Block A of mass 115 kg rests on a table with which it has a coefficient of limiting friction of 0.37. A light cord passes horizontally from Block A, without slipping, over a pullet of mass 34kg, radius 120 mm and radius of gyration 84mm, and down vertically of block B of mass 142 kg, which hangs freely. The system released.

The acceleration of the blocks?

The cord tension adjacent to block A?

To find the acceleration of the blocks and the cord tension adjacent to block A, we need to consider the forces acting on each block and apply Newton's second law of motion.

First, let's analyze the forces acting on Block A:
- Weight (mg): The weight of Block A is given by mass (m) multiplied by the acceleration due to gravity (g). So, the weight of Block A is (115 kg) * (9.8 m/s²) = 1127 N.
- Normal force (N): The normal force exerted by the table on Block A counteracts the weight and is equal in magnitude but opposite in direction. Therefore, the normal force is 1127 N.
- Frictional force (f): The frictional force opposing the motion is given by the coefficient of limiting friction (µ) multiplied by the normal force (N). So, the frictional force is (0.37) * (1127 N) = 416.99 N. Since this is the maximum static frictional force, it will be used to calculate the maximum force of static friction.

The force of static friction acts to prevent Block A from sliding. Therefore, the maximum static frictional force must be equal to or less than the force applied on Block A by the hanging mass.
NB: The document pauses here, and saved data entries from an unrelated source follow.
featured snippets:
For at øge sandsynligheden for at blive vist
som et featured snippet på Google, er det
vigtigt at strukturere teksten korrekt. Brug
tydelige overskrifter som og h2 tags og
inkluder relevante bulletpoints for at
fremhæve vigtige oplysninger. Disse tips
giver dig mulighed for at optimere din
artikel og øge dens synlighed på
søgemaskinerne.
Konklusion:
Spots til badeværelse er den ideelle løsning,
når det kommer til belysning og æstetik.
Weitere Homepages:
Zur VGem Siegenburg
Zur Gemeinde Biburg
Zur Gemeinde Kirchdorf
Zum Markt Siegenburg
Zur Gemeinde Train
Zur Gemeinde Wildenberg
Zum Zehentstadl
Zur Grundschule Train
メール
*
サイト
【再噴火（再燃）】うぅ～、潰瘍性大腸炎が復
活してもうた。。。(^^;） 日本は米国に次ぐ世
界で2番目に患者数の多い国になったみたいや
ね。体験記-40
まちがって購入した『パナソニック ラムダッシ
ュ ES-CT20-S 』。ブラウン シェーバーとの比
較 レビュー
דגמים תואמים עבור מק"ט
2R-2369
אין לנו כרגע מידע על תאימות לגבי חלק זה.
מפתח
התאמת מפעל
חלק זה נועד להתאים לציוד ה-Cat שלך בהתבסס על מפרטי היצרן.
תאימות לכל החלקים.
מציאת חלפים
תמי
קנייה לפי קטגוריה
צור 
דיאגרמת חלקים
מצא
Next, let's analyze the forces acting on Block B:
- Weight (mg): The weight of Block B is given by mass (m) multiplied by the acceleration due to gravity (g). So, the weight of Block B is (142 kg) * (9.8 m/s²) = 1392.6 N.
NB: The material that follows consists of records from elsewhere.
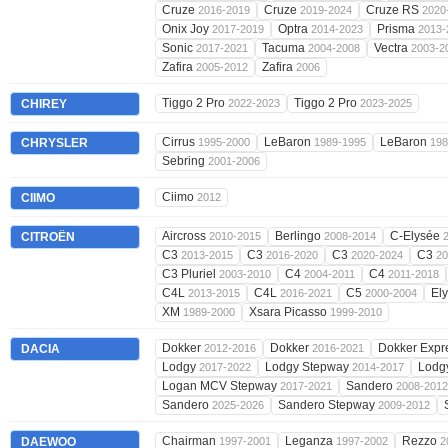
Cruze
Cruze
Cruze RS
2016-2019
2019-2024
2020
Onix Joy
Optra
Prisma
2017-2019
2014-2023
2013-
Sonic
Tacuma
Vectra
2017-2021
2004-2008
2003-2
Zafira
Zafira
2005-2012
2006
Tiggo 2 Pro
Tiggo 2 Pro
CHIREY
2022-2023
2023-2025
Cirrus
LeBaron
LeBaron
CHRYSLER
1995-2000
1989-1995
198
Sebring
2001-2006
Ciimo
CIIMO
2012
Aircross
Berlingo
C-Elysée
CITROËN
2010-2015
2008-2014
C3
C3
C3
C3
2013-2015
2016-2020
2020-2024
20
C3 Pluriel
C4
C4
2003-2010
2004-2011
2011-2018
C4L
C4L
C5
El
2013-2015
2016-2021
2000-2004
XM
Xsara Picasso
1989-2000
1999-2010
Dokker
Dokker
Dokker Expr
DACIA
2012-2016
2016-2021
Lodgy
Lodgy Stepway
Lodg
2017-2022
2014-2017
Logan MCV Stepway
Sandero
2017-2021
2008-2012
Sandero
Sandero Stepway
2025-2026
2009-2012
Chairman
Leganza
Rezzo
DAEWOO
1997-2001
1997-2002
2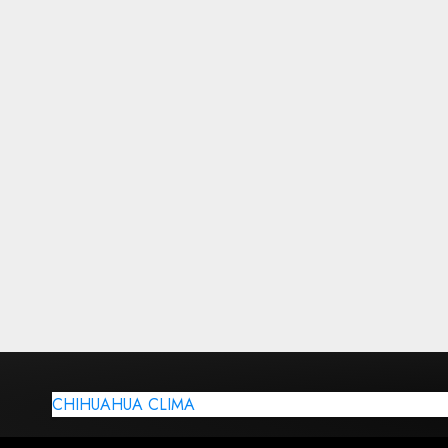
CHIHUAHUA CLIMA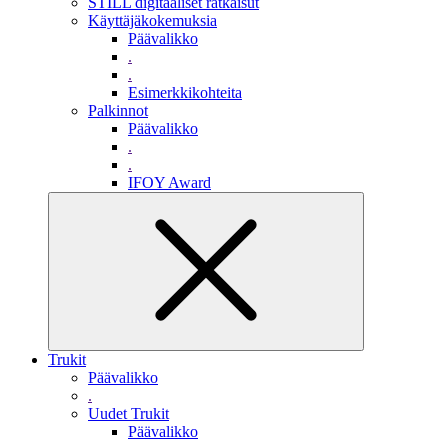
STILL digitaaliset ratkaisut
Käyttäjäkokemuksia
Päävalikko
.
.
Esimerkkikohteita
Palkinnot
Päävalikko
.
.
IFOY Award
Trukit
Päävalikko
.
Uudet Trukit
Päävalikko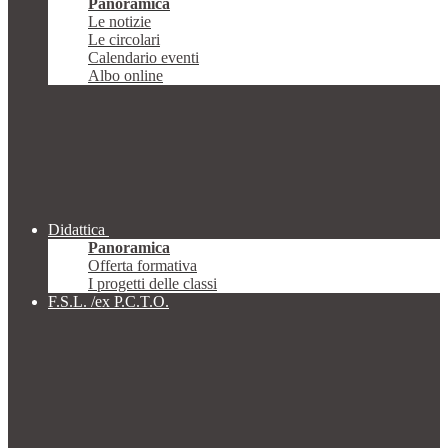
Panoramica
Le notizie
Le circolari
Calendario eventi
Albo online
Didattica
Panoramica
Offerta formativa
I progetti delle classi
F.S.L. /ex P.C.T.O.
Considering the above information, we can now calculate the acceleration of the blocks and the cord tension adjacent to Block A.
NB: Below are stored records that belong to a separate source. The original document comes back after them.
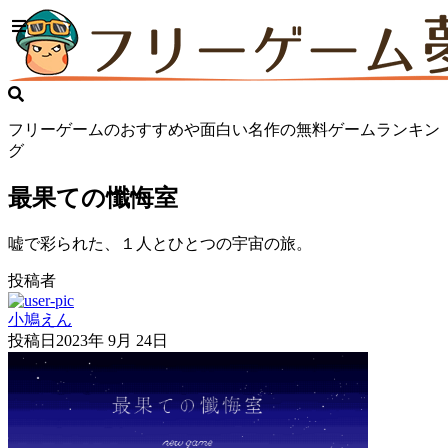
フリーゲームのおすすめや面白い名作の無料ゲームランキン
グ
最果ての懺悔室
嘘で彩られた、１人とひとつの宇宙の旅。
投稿者
小鳩えん
投稿日
2023年 9月 24日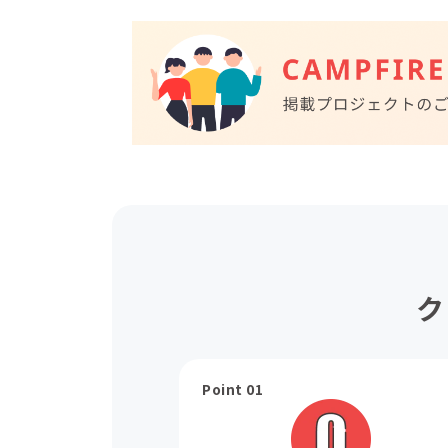
ク
Point 01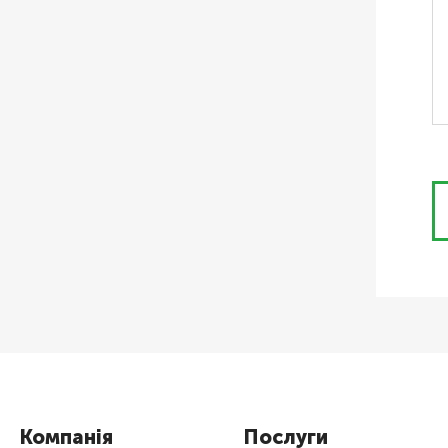
Компанія
Послуги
Since the system is released, the force of static friction will change from static friction to kinetic friction. The maximum static frictional force (416.99 N) will change to the force of kinetic friction, which is given by the coefficient of kinetic friction (µk) multiplied by the normal force (N).

We can calculate the force of kinetic friction as:
Force of kinetic friction (fk) = µk * N

The relationship between the force of kinetic friction and the mass of Block B is given by:
fk = (mass of Block B) * (acceleration)

Using these equations, we can solve for the acceleration of the blocks and the cord tension adjacent to Block A.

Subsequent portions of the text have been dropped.